“Just another Wednesday,” the visibly fatigued nurse exclaims as she tends to a bullet wound of one of the guests of her dimly lit, blood spattered hotel for crooks. The only rules of the underground institution: No guns, no cops, and no killing of other guests. Throughout the film’s jaunting plot we watch thieves, assassins and leaders of crime syndicates break these rules for their own intricate and sometimes unexplained reasons. These gaps give Hotel Artemis an underlying theme of mystery that subtly compliments the films’ battered and bruised characters, but often leaves the audience in a curious smog.
Established action-thriller screenwriter Drew Pearce, best known for penning the scripts for action blockbusters such as “Iron Man 3” and “Mission Impossible: Rogue Nation” makes his directorial debut with this dystopian actioner that boasts a cast as talented as a first time director could truly ask for. The film stars Jodie Foster (“Elysium”) as Jean Thomas, also known as “The Nurse,” who is the operator of the titular hotel that houses criminals in a futuristic Los Angeles that is smothered in riots and apocalyptic chaos. Thomas is joined by her assistant/enforcer Everest (a towering Dave Bautista, “Blade Runner 2049”) and together the two attempt to operate the hotel with a degree of professionalism that lasts about as long as you could imagine (hint: Not so long).
At a staggering pace the hotel is swarmed with criminals seeking trustworthy refuge, their current states ranging from mildly incapacitated to seconds from death.
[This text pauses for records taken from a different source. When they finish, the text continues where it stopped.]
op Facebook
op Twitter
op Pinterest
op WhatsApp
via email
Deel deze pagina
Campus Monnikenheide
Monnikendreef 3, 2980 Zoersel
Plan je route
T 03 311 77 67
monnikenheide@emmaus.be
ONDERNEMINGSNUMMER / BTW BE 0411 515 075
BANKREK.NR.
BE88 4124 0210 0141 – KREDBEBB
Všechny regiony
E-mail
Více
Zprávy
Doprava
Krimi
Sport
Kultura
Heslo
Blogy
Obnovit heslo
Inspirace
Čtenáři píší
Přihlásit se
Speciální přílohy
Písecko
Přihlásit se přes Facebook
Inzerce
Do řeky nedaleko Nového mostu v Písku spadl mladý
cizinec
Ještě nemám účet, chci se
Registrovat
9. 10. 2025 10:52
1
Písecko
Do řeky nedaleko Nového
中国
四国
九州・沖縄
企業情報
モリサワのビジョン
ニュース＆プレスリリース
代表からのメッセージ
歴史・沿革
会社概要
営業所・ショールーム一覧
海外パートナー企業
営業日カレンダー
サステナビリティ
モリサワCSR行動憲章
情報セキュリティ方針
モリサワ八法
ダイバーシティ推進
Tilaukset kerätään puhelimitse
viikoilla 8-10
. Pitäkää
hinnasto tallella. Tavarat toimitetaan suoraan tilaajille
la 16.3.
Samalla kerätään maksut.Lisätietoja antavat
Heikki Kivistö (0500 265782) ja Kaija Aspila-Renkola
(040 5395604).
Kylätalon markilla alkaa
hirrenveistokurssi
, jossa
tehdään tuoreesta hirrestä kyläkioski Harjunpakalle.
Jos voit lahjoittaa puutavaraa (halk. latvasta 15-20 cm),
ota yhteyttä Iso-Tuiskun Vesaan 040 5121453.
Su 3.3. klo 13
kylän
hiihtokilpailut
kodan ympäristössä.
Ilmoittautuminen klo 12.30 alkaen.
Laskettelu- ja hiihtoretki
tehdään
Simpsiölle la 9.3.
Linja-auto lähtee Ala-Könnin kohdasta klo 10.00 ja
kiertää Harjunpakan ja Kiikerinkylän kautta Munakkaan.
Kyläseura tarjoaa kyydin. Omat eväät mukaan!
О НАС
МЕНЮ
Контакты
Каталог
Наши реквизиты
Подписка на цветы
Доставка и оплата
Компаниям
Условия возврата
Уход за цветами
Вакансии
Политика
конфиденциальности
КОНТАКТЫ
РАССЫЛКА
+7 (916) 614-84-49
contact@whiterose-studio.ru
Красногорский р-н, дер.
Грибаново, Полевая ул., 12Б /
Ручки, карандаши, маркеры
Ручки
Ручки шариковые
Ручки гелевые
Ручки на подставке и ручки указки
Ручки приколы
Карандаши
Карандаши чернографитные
Appropriately Thomas gives the criminals aliases inspired by the claustrophobic mindset of the dangerous streets of L.A. and the underlying pressure to escape. Throughout the film, the hotels guests express genuine interest in escaping to the paradises of Waikiki or Acapulco, but several of the guests can’t seem to stay away from the grimy hotel despite bullets and bombs pouring into the streets of the city.
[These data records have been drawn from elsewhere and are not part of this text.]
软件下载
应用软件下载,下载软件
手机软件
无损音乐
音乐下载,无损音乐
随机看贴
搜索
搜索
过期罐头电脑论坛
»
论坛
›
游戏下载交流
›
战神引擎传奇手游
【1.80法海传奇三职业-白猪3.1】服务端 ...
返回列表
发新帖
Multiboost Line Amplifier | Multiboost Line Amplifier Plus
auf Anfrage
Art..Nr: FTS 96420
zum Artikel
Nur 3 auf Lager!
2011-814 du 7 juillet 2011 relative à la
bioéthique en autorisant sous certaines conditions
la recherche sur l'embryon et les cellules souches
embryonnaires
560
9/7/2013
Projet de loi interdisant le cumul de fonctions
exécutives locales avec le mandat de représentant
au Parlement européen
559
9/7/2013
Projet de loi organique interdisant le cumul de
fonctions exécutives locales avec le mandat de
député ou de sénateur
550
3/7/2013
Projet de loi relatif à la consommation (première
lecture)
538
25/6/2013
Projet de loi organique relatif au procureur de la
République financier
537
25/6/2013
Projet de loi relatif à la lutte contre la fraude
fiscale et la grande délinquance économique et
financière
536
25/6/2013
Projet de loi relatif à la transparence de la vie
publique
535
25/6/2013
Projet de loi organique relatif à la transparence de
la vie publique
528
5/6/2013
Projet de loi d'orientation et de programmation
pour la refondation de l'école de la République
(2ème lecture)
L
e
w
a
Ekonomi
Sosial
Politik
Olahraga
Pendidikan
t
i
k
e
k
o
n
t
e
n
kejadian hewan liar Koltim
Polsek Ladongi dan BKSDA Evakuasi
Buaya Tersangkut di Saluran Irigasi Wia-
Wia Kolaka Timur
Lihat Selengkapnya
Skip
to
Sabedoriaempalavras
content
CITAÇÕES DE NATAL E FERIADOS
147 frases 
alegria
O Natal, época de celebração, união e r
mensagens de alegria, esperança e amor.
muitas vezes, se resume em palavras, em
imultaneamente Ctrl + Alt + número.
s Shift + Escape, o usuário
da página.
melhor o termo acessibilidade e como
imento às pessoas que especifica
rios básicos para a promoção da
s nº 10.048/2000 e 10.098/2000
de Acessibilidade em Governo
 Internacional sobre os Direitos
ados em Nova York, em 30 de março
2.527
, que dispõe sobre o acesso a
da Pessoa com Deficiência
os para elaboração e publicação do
The first guest, Waikiki (Sterling K. Brown, “Black Panther”), comes in when his brother, aptly named Honolulu (Brian Tyree Henry, “Irreplaceable You”), is shot while both are trying to pull off an ill-advised heist. Their entrance leads viewers to the driving force of this film, Nurse Thomas, who’s death defying lifestyle seems to be getting to her as she chugs down a glass of scotch as soon as she awakes from her slumber.
However, while Nurse Thomas’ character is visibly used to the traffic the hotel regularly attracts, she isn’t completely stoic to her guests and offers not only shelter, refuge and 3D printed organs, but a shoulder to cry on and often times someone to talk to. It is these interactions, in which backstories and motives are laid out, that offer the most substantial elements of the movie.
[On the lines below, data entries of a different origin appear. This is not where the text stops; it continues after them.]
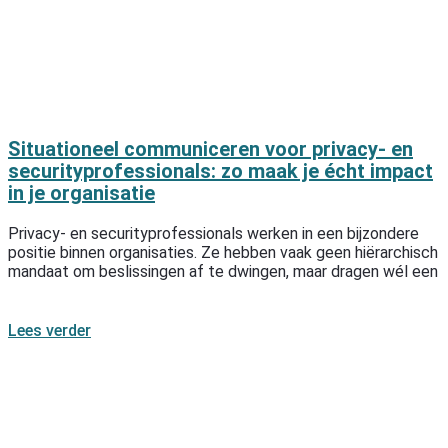
Situationeel communiceren voor privacy- en
securityprofessionals: zo maak je écht impact
in je organisatie
Privacy- en securityprofessionals werken in een bijzondere
positie binnen organisaties. Ze hebben vaak geen hiërarchisch
mandaat om beslissingen af te dwingen, maar dragen wél een
Lees verder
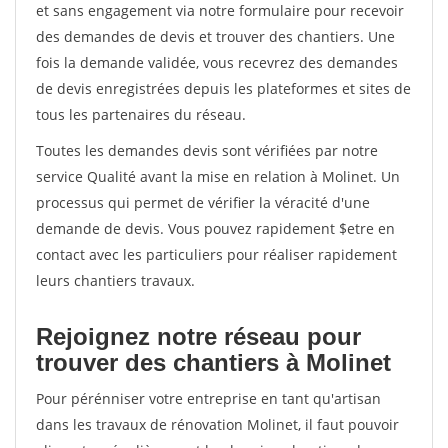
et sans engagement via notre formulaire pour recevoir
des demandes de devis et trouver des chantiers. Une
fois la demande validée, vous recevrez des demandes
de devis enregistrées depuis les plateformes et sites de
tous les partenaires du réseau.
Toutes les demandes devis sont vérifiées par notre
service Qualité avant la mise en relation à Molinet. Un
processus qui permet de vérifier la véracité d'une
demande de devis. Vous pouvez rapidement $etre en
contact avec les particuliers pour réaliser rapidement
leurs chantiers travaux.
Rejoignez notre réseau pour
trouver des chantiers à Molinet
Pour pérénniser votre entreprise en tant qu'artisan
dans les travaux de rénovation Molinet, il faut pouvoir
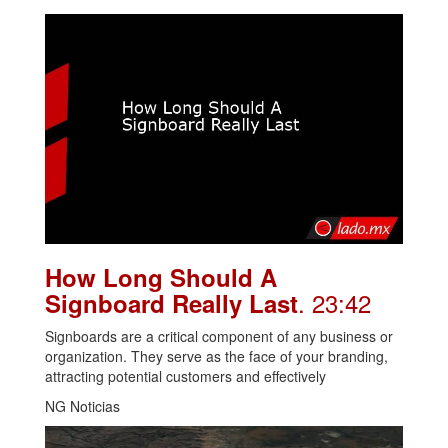
How Long Should A
. 23:42
Signboard Really Last
Signboards are a critical component of any business or
organization. They serve as the face of your branding,
attracting potential customers and effectively
NG Noticias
Aside from Waikiki and Honolulu, the hotel houses an injured arms dealer named Acapulco (Charlie Day, “Fist Fight”), a wounded crime boss (Jeff Goldblum, “Thor: Ragnarok”) and his son (Zachary Quinto, “Star Trek: Beyond”), and a French assassin (Sofia Boutella, “The Mummy”), among others. Unfortunately, one might find themselves more interested in the events that occur prior to their being admitted than what is actually displayed during the film’s relatively brief 93 minute run time. This is certainly the case for “The Nurse” who internally struggles with her own past until what has created her distant, yet ominous personality, is revealed.
Oddly enough, the film has been marketed as an action crime-thriller, but it is genuinely absent of very much action at all and often it struggles even to be thrilling. Hotel Artemis is more an ambitious, dramatic character piece that finds itself wrapped in the shell of a poorly executed action film that borrows many of its ideas from “John Wick.” Worst is the squandering of an able cast (although they still manage to make these desperate criminals and outcasts seem like vulnerable human beings), especially the superbly talented Jodie Foster who reaches deep to provide a one dimensionally written character with some much-needed flesh.
There is, however, raw entertainment value to Hotel Artemis, even though Pearce stumbles with the identity of his movie. Going in with the right expectations (and a matinee ticket price) will set the stage for one to find something worthwhile in what the film isn’t billed as.